Shipments for August exceeded industry expectations at 212 million pounds. This was up 13.6% to last month and 7.1% off last year’s record shipment. This was the industry’s second largest shipment number for the month of August in history. Domestic shipments were 61.4 million pounds, up 8.6% to last month but down 6.2% to last year. Export shipments were 150.1 million pounds, up 15.7% to last month and 7.5% off compared to last year. Given the slow start to the 2023 harvest, the August shipment number primarily represented crop year 2022 sales as very limited 2023 crop volume was available for shipment.
India: Shipments to India remained flat for the month at 22.5 million pounds, mainly reflecting the 2022 crop availability due to a delayed start to the 2023 harvest. The Indian market was active in early August to compensate for lighter summer shipments. With many August shipments postponed to September due to the delayed harvest, we anticipate strong September shipments. California’s quality concerns with initial crop receipts led to slower new sales and firmer prices in recent weeks.
China/Hong Kong/Vietnam: Shipments to the region were 8.5 million pounds for the month which is down 24.5% to last year. A slow start was expected given the delayed California almond harvest as well as sufficient inventories in China to cover demand for the upcoming Mid-Autumn festival. Demand is expected to pick up in the coming weeks with buyers needing to get supplies moving to ensure on-time arrival for Chinese New Year.
Europe: The European markets saw an increase in shipments for August, up 2% to last year, and a new record for the month of August. The European market has seen relatively stable 2022 and 2023 crop standard prices and continue to buy hand-to-mouth. Most European buyers are looking for purchases in Q1 of 2024, with much of their short-term demand already covered. The European market, much like the US market, continues to struggle with weaker consumer demand and higher than necessary almond prices at retail.
Middle East: The Middle East markets saw a 32% drop in shipments versus a year ago. Even with that decline, the Middle East saw their 2nd strongest August shipments in history with last year being such a strong outlier. As the market begins to move out of the warmer summer months with local supplies more in balance, look for demand to return to the region in the coming months.
Domestic: August shipments for the domestic market were off 6.2 % from prior year, and the lowest August figure since crop year 2016. Inflation impacts on food pricing has dampened consumer buying within the retail segment as consumers focus on staples and frequency type items. As supply chains and inflation outlook are beginning to stabilize, the US Market has ample opportunity to ramp up shipments in the coming months. Domestic commitments for crop year 2023 lag prior year by 17%, with many customers still buying for the short term, and continuing to work through long contracts.
Total commitments were 621.9 million pounds, up 1.3% to last year. Uncommitted inventory starts the year at 35 million pounds, down 86.1% to last year and primarily a result of low receipts. New sales for the month were 256 million pounds, which is 31% higher than last year and reflective of strong activity for the month.

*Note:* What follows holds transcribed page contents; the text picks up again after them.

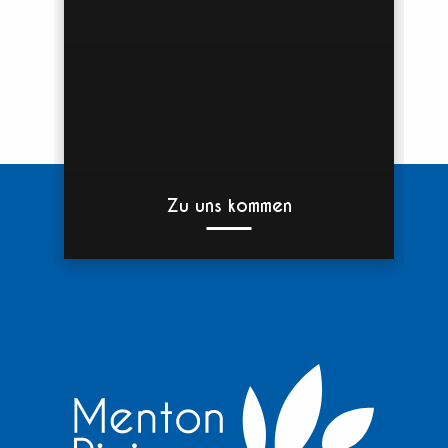
Zu uns kommen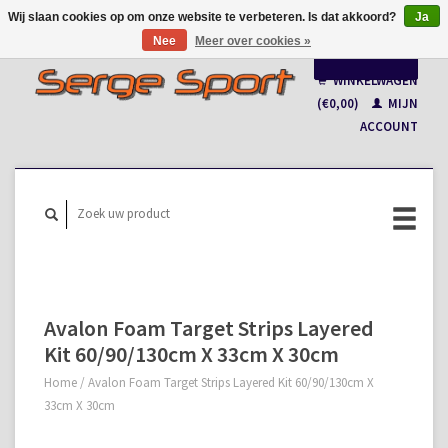
Wij slaan cookies op om onze website te verbeteren. Is dat akkoord?
Ja
Nee
Meer over cookies »
Nederlands
WINKELWAGEN
Français
(€0,00)
MIJN
ACCOUNT
Avalon Foam Target Strips Layered
Kit 60/90/130cm X 33cm X 30cm
Home
/
Avalon Foam Target Strips Layered Kit 60/90/130cm X
33cm X 30cm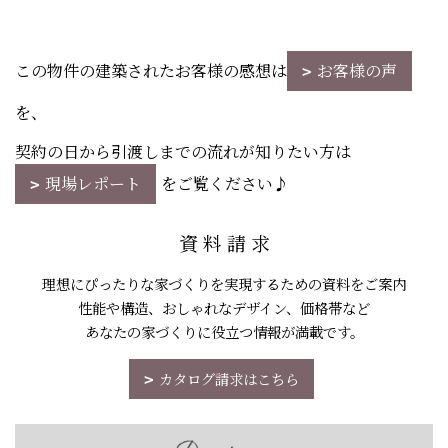
この物件の建築されたお客様の感想は
お客様の声
を、
契約の日から引渡しまでの流れが知りたい方は
現場レポート
をご覧ください♪
資 料 請 求
理想にぴったりな家づくりを実現するための資料をご案内
性能や構造、おしゃれなデザイン、価格帯など
あなたの家づくりに役立つ情報が満載です。
カタログ請求はこちら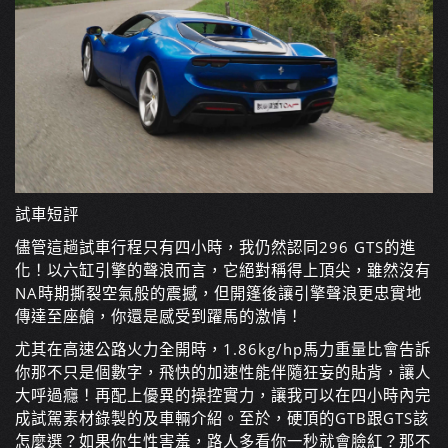
試車短評
儘管這趟試車行程只有四小時，我仍然認同296 GTS的進
化！以六缸引擎的聲浪而言，它絕對稱得上頂尖，雖然沒有
NA時期撕裂空氣般的震撼，但開篷後讓引擎聲浪更忠實地
傳達至座艙，你還是感受到躍馬的激情！
尤其在高速公路火力全開時，1.86kg/hp馬力重量比會告訴
你那不只是個數字，飛快的加速性能伴隨狂妄的貼背，讓人
大呼過癮！再配上優異的操控實力，讓我可以在四小時內完
成試駕素材錄製的及車輛介紹。至於，硬頂的GTB跟GTS該
怎麼選？如果你生性害羞，路人多看你一秒就會臉紅？那不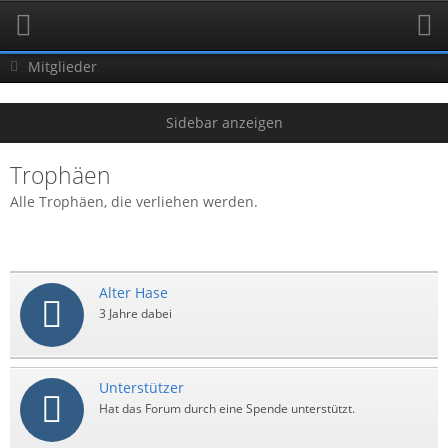
Mitglieder
Trophäen
Alle Trophäen, die verliehen werden.
Alter Hase
3 Jahre dabei
Unterstützer
Hat das Forum durch eine Spende unterstützt.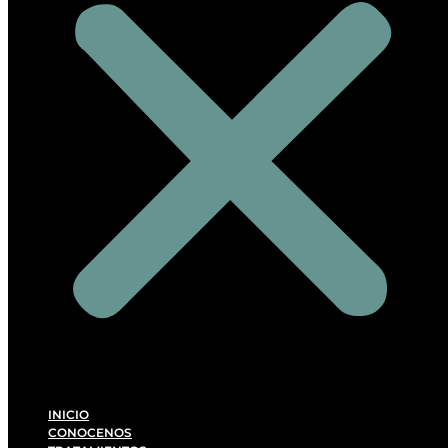
INICIO
CONOCENOS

A good portion of this was comprised of export sales.
The 2% Loss and Exempt was revised down from last position report pushing the carryout volume to just over 800 million pounds. California starts the crop year at 24.9% sold and shipped against total supply, flat to last season.
August crop receipts were just over 70 million pounds, 73.5% less than the same time last year. This is reflective of the later harvest timing, which is approximately 3 weeks behind last season. Harvest has since picked up throughout much of the valley.
Many in the industry are concerned about the quality of the 2023 crop. Rainfall hit the Southern growing region of the valley just as harvest got underway, causing concern for mold and shell stain. Insect damage is prevalent across the entire valley resulting from the wet weather experienced last winter which prevented growers from getting out into the orchard to perform sanitation procedures. These quality issues have the potential of reducing the supply of higher quality inshell and kernels. The initial deliveries of almonds tend to be lower quality. With a small portion of the crop delivered to date, it is yet to be seen if these quality issues will persist or improve over time. With the 2023 crop forecasted at 2.6 billion pounds, the total supply for the upcoming season is essentially unchanged compared to last year. Harvest is finally underway and is approximately two weeks later than last year.
The August position report begins the 2023 season on a positive note with shipments larger than many expected. Many markets were active over the last month as attractive price levels persisted up to harvest. Price has since firmed over quality concerns of the initial deliveries of the 2023 crop causing packers to take a more conservative approach until more of the crop is received and reviewed.
The focus of the industry going forward will be on monitoring the ongoing harvest with a particular eye on quality. The outlook for the 2023 crop will become clearer over the coming weeks as receipts are evaluated for quality, size, and supply potential.